(EXCERPTED RECORDS)

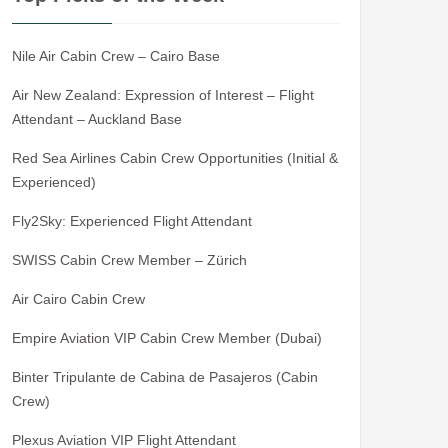
Nile Air Cabin Crew – Cairo Base
Air New Zealand: Expression of Interest – Flight
Attendant – Auckland Base
Red Sea Airlines Cabin Crew Opportunities (Initial &
Experienced)
Fly2Sky: Experienced Flight Attendant
SWISS Cabin Crew Member – Zürich
Air Cairo Cabin Crew
Empire Aviation VIP Cabin Crew Member (Dubai)
Binter Tripulante de Cabina de Pasajeros (Cabin
Crew)
Plexus Aviation VIP Flight Attendant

(End EXCERPTED RECORDS)

> _WHAT THE EXERCISE ASKS_
The answer is a single number, the count of lines in the records that contain the string "Cairo".

> _ANSWER TO THE PROBLEM_
2